At the Bethesda Mission’s Women and Children’s Shelter on North 20th Street in Harrisburg, where Gentry lives with her daughter, shelter director Shelley Brooks said she has no doubt the latter is happening regularly in places like Harrisburg and Lancaster, two cities with inordinate numbers of homeless youth.
The shelter is currently home to five children, three school aged and two soon to be.
Brooks worries about all of them constantly.
On rare occasions, she said, a child rises to meet the challenges homelessness presents. Others implode. All are forced to grow up too soon.
“They become adults in little children’s bodies,” she said. “They should be creating and inquisitive and instead they’re worrying about where their next meal is coming from.”
At the Harrisburg School District, Marianne Peters, a student services supervisor, said the effects vary from child to child. Some, she said, go from the honor roll to falling asleep in class. Behaviors change. Outbursts begin. Anger sets in.
But it’s not just those outward signs that cause alarm for school officials.
“Our kids are very resilient and some are so resilient that that can be concerning,” Peters explained.
“For some of them this may be the only living arrangement they’ve ever known or remember, and they can start to go numb. They can become too resilient.”
That warped sense of normalcy, along with a slew of ingrained socio-economic conditions, can almost guarantee the continuation of homelessness in future generations, experts say.
“It’s a cycle,” Sarah Runk, a counselor at the North 20th Street shelter added. “A perpetual cycle.”
`A Normal, Happy Life’
Since coming to the shelter, Gentry said the program’s restrictions on free time and after-hours activities have made school functions next to impossible to attend and friendships for her daughter harder to forge.
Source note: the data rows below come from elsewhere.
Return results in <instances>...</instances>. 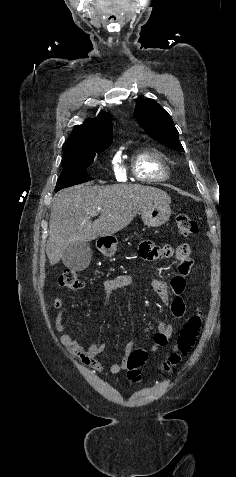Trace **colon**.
Wrapping results in <instances>:
<instances>
[{
  "instance_id": "colon-1",
  "label": "colon",
  "mask_w": 236,
  "mask_h": 477,
  "mask_svg": "<svg viewBox=\"0 0 236 477\" xmlns=\"http://www.w3.org/2000/svg\"><path fill=\"white\" fill-rule=\"evenodd\" d=\"M177 234L181 237H189L198 232L197 222L188 215L181 214L176 219ZM60 285L69 289H78L83 286L84 281L75 271L64 270L60 275ZM202 326V318L199 314L191 316L185 323L177 340L176 350L169 356L165 369L170 370L180 363L183 357L187 356L195 345ZM147 359V353L143 349L132 351L128 357V378L133 381L141 379V367Z\"/></svg>"
}]
</instances>
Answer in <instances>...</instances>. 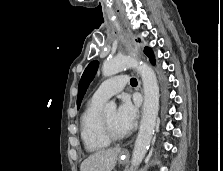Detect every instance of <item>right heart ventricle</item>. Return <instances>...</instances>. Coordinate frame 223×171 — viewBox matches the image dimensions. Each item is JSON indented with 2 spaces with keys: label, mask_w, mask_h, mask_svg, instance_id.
<instances>
[{
  "label": "right heart ventricle",
  "mask_w": 223,
  "mask_h": 171,
  "mask_svg": "<svg viewBox=\"0 0 223 171\" xmlns=\"http://www.w3.org/2000/svg\"><path fill=\"white\" fill-rule=\"evenodd\" d=\"M104 101L93 97L87 103L80 117V136L87 152H100L110 146L100 127L101 106Z\"/></svg>",
  "instance_id": "e07e8e85"
}]
</instances>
Transportation is also an issue, and Internet access limited.
As a result, Gentry’s daughter is an increasingly isolated child, one caught between worlds as she’s shuttled between a shelter that will never be home and a school that feels less and less like her own all the time.
She tried her hand at cheerleading last year, Gentry said, but later dropped out.
The privations of shelter life, meanwhile, are perfectly suited, or rather designed to suit, Gentry’s needs as a recovering addict who’s working to cut ties with the past and, at least for now, the trappings of free will.
She is coming up on one year at the shelter in June, and needless to say her daughter is counting down the days until they can be on their own again.
And while Gentry arrived at the shelter voluntarily, she must complete the program under a court order after pleading guilty to DUI charges stemming from the one-car crash that first brought her in.
When that day comes, her daughter said she hopes to move closer to her father and brothers, who she’s seen less of since first coming to the shelter last year.
Gentry, meanwhile, is looking forward to getting back into the workforce full-time. Before her descent, she worked as an executive assistant to a state senator and helped oversee a work release program for female offenders in Dauphin County.
“I had fabulous jobs,” she said, beaming.
But that was then, before an addiction to drugs and prescription pills took its toll.
Now, the 33-year-old mother is getting ready to try again and outwardly seems to have no doubts about the future.
“I’m 100 percent sure I can do it when I get out of here,” she said. “It will be a normal, happy life.”